Next, there is the method of narration. Narration is the art of "telling back" and is the foundation of a Charlotte Mason language arts program. Through it the child learns composition and demonstrates reading comprehension. Vocabulary is built. Narration is the key that unlocks the CM education because it creates a relationship between the child and the text. In order to use narration in your homeschool, first select a passage that contains one episode--- usually a chapter, but it can be as short as a paragraph, especially for younger children. BEFORE you read, identify any complicated ideas or words you think the child may have problems with. For younger children, it may help to draw a narration map containing all the main characters and events in picture, or for an older child you can simply write on a white board the names of the places and people involved. Then read the story all the way through. Do not repeat yourself. If the child misses what happened.... tell them to pay closer attention next time and don't go back.  Read animatedly and with expression in your voice. Do not stop to explain terms you think are difficult, but if the child asks what something means feel free to go ahead and answer and move on. Once you are done reading, close the book and ask the child for a narration. In the beginning, they may give you only a sentence, but within weeks of daily practice they will be able to re-tell the story, often surprising you with the vivid details and language they can use. After they have narrated, you can join in the "Great conversation." This is the dialogue of the ages and puts you in partnership with other thinkers of ideas gone past. Have the child ask you his or her questions. Don't ask your own until they have done so, but feel free then to point out something they might have missed. The idea is to allow them to make their own connections. Do not begin to use this method until the child is ready-- ideally around 6. Never force a narration out of a child younger than six. In the beginning, the child will be narrating books which you have read to her/him. By the end, the child will be narrating his/ her own books to you--- usually starting around 3rd or 4th grade.

The Book of Centuries is next. Like many homeschoolers, Charlotte Mason's students used a timeline, but instead of a flat timeline they created their own timeline notebook. This enabled them to interact with the topics they studied and see them in chronological order as a whole leading through time. When you study a historical person, place, or event, you can include it in your Book of Centuries. Usually, families with students younger than 4th grade will have a communal Book of Centuries and then each student will keep their own. For younger students I will often put the narration map we drew into the book as the entry for that event or person-- it later helps to jog their memory when they go over the book. In geography, Charlotte used map drills, usually asking children to fill in blank map outlines. She also used poetry and art and nature study to help children develop a relationship with the lands they studied.
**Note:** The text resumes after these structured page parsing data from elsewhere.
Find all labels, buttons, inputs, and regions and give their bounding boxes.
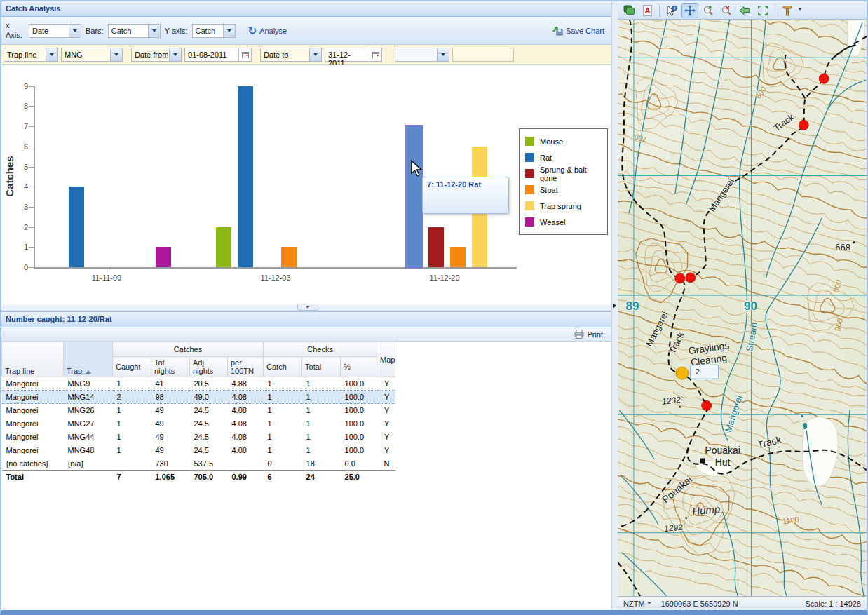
table-cell: Y <box>377 417 395 431</box>
table-row[interactable]: Total71,065705.00.9962425.0 <box>2 471 611 484</box>
table-cell: N <box>377 457 395 471</box>
bars-combo[interactable]: Catch <box>108 24 161 38</box>
map-marker[interactable] <box>799 120 808 130</box>
date-from-combo[interactable]: Date from <box>131 48 182 62</box>
projection-selector[interactable]: NZTM <box>623 600 651 608</box>
chevron-down-icon[interactable] <box>46 48 57 61</box>
y-axis-combo[interactable]: Catch <box>192 24 236 38</box>
zoom-in-icon[interactable] <box>700 3 717 18</box>
column-header-catch[interactable]: Catch <box>264 357 302 377</box>
printer-icon <box>574 330 584 339</box>
application-window: Catch Analysis x Axis: Date Bars: Catch … <box>0 0 868 615</box>
y-axis-label: Y axis: <box>165 27 188 35</box>
map-marker[interactable] <box>702 400 712 410</box>
trap-line-name-value: MNG <box>62 48 110 61</box>
map-marker-selected[interactable] <box>676 367 689 379</box>
y-axis-tick-label: 9 <box>8 82 28 90</box>
table-row[interactable]: MangoreiMNG1429849.04.0811100.0Y <box>2 391 611 404</box>
print-button-label: Print <box>587 330 603 339</box>
table-cell: 100.0 <box>341 431 377 444</box>
save-chart-button[interactable]: Save Chart <box>550 24 607 37</box>
table-cell: MNG27 <box>64 417 113 431</box>
column-header-total[interactable]: Total <box>302 357 341 377</box>
splitter-collapse-handle[interactable] <box>297 304 318 311</box>
map-view[interactable]: 8990Track600700Mangorei668800MangoreiTra… <box>618 20 867 596</box>
projection-value: NZTM <box>623 600 645 608</box>
column-header-pct[interactable]: % <box>341 357 377 377</box>
chart-tooltip-text: 7: 11-12-20 Rat <box>427 180 481 189</box>
table-row[interactable]: {no catches}{n/a}730537.50180.0N <box>2 457 611 471</box>
chart-bar[interactable] <box>428 227 444 267</box>
chart-bar[interactable] <box>156 247 171 267</box>
map-marker[interactable] <box>819 74 829 83</box>
chevron-down-icon[interactable] <box>223 25 235 37</box>
x-axis-combo[interactable]: Date <box>29 24 81 38</box>
chart-bar[interactable] <box>216 227 231 267</box>
column-header-trap[interactable]: Trap <box>64 342 113 377</box>
date-to-input[interactable]: 31-12-2011 <box>325 48 369 62</box>
table-cell: 1 <box>264 444 302 457</box>
table-row[interactable]: MangoreiMNG914120.54.8811100.0Y <box>2 377 611 391</box>
export-pdf-icon[interactable]: A <box>639 3 656 18</box>
column-header-caught[interactable]: Caught <box>113 357 151 377</box>
map-marker[interactable] <box>675 273 685 283</box>
results-title: Number caught: 11-12-20/Rat <box>6 315 112 323</box>
date-to-combo[interactable]: Date to <box>260 48 322 62</box>
calendar-trigger-button[interactable] <box>369 48 382 62</box>
collapse-down-icon <box>306 306 310 311</box>
table-cell: Mangorei <box>2 404 64 417</box>
extra-filter-input[interactable] <box>452 48 514 62</box>
topo-map[interactable]: 8990Track600700Mangorei668800MangoreiTra… <box>618 20 867 596</box>
chevron-down-icon[interactable] <box>110 48 122 61</box>
previous-extent-icon[interactable] <box>736 3 753 18</box>
column-header-map[interactable]: Map <box>377 342 395 377</box>
calendar-trigger-button[interactable] <box>239 48 252 62</box>
results-toolbar: Print <box>1 327 611 342</box>
table-cell: 2 <box>113 391 151 404</box>
trap-line-combo[interactable]: Trap line <box>4 48 58 62</box>
chevron-down-icon[interactable] <box>169 48 181 61</box>
column-header-trap-line[interactable]: Trap line <box>2 342 64 377</box>
layers-icon[interactable] <box>621 3 637 18</box>
table-cell: MNG14 <box>64 391 113 404</box>
chevron-down-icon[interactable] <box>148 25 160 37</box>
chart-tooltip: 7: 11-12-20 Rat <box>422 177 509 214</box>
chart-bar[interactable] <box>407 126 422 267</box>
chart-bar[interactable] <box>238 86 253 267</box>
table-row[interactable]: MangoreiMNG2714924.54.0811100.0Y <box>2 417 611 431</box>
table-cell: 41 <box>151 377 190 391</box>
extra-filter-combo[interactable] <box>395 48 449 62</box>
table-row[interactable]: MangoreiMNG2614924.54.0811100.0Y <box>2 404 611 417</box>
date-from-field-group: 01-08-2011 <box>184 48 252 62</box>
analyse-button[interactable]: ↻ Analyse <box>245 25 290 36</box>
chart-bar[interactable] <box>69 187 84 267</box>
chevron-down-icon[interactable] <box>437 48 449 61</box>
x-axis-tick <box>445 269 445 272</box>
zoom-out-icon[interactable] <box>718 3 735 18</box>
trap-line-name-combo[interactable]: MNG <box>61 48 123 62</box>
chart-bar[interactable] <box>281 247 297 267</box>
column-header-tot-nights[interactable]: Tot nights <box>151 357 190 377</box>
measure-menu-caret[interactable] <box>798 8 802 13</box>
column-header-adj-nights[interactable]: Adj nights <box>190 357 228 377</box>
panel-splitter[interactable] <box>612 1 618 610</box>
table-cell: 100.0 <box>341 404 377 417</box>
date-from-input[interactable]: 01-08-2011 <box>184 48 239 62</box>
measure-icon[interactable] <box>779 3 796 18</box>
print-button[interactable]: Print <box>571 328 606 340</box>
pan-icon[interactable] <box>681 3 698 18</box>
full-extent-icon[interactable] <box>754 3 771 18</box>
table-row[interactable]: MangoreiMNG4414924.54.0811100.0Y <box>2 431 611 444</box>
chevron-down-icon[interactable] <box>69 25 81 37</box>
collapse-right-icon[interactable] <box>613 303 616 309</box>
chevron-down-icon[interactable] <box>309 48 321 61</box>
column-header-per-100tn[interactable]: per 100TN <box>228 357 264 377</box>
table-row[interactable]: MangoreiMNG4814924.54.0811100.0Y <box>2 444 611 457</box>
table-cell: 1 <box>302 404 341 417</box>
table-cell: 1 <box>113 444 151 457</box>
y-axis-value: Catch <box>193 25 223 37</box>
horizontal-splitter[interactable] <box>1 304 611 312</box>
chart-bar[interactable] <box>450 247 466 267</box>
map-marker[interactable] <box>686 273 696 283</box>
identify-icon[interactable]: i <box>663 3 680 18</box>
Copywork and dictation is the CM answer to spelling, grammar, and handwriting. Charlotte wanted her students to have legible handwriting that wasn't complicated and she used a technique that many people today equate with the italic font. Many CM homeschoolers, including my family, use the Getty Dubay handwriting program because it shares many facets with CM's ideas about handwriting and helps to build the habit of attention. However, no handwriting program is necessary-- Charlotte simply showed the child how to form the letters and focused on perfect execution. Once a child is comfortable enough forming the letters, he or she can begin copywork. Pull a sentence or paragraph (start with a small sentence!) from their schoolbooks and ask them to copy it exactly. Demand perfection and encourage the child to do his or her best work. Do not let them turn in sloppy work!
Once copywork has begun it continues throughout the years. Charlotte's students kept a copybook called a "Book of Mottoes" where they transcribed passages that they intended to use for character formation. My students keep a copybook where they transcribe poems, scripture passages, and hymn lyrics they find meaningful. Once copywork is established you can begin dictation. This again is a foundational method-- select a passage from the child's reading. Allow the child to read it over and internalize it, and then read it aloud to the child who then writes it without looking. Correct the mistakes made during the dictation and have him/her copy it over.
Charlotte didn't teach Grammar to children below 4th grade. Her students, however, were incredible writers and oral narrators, and had a much higher reading level than other children in comparison.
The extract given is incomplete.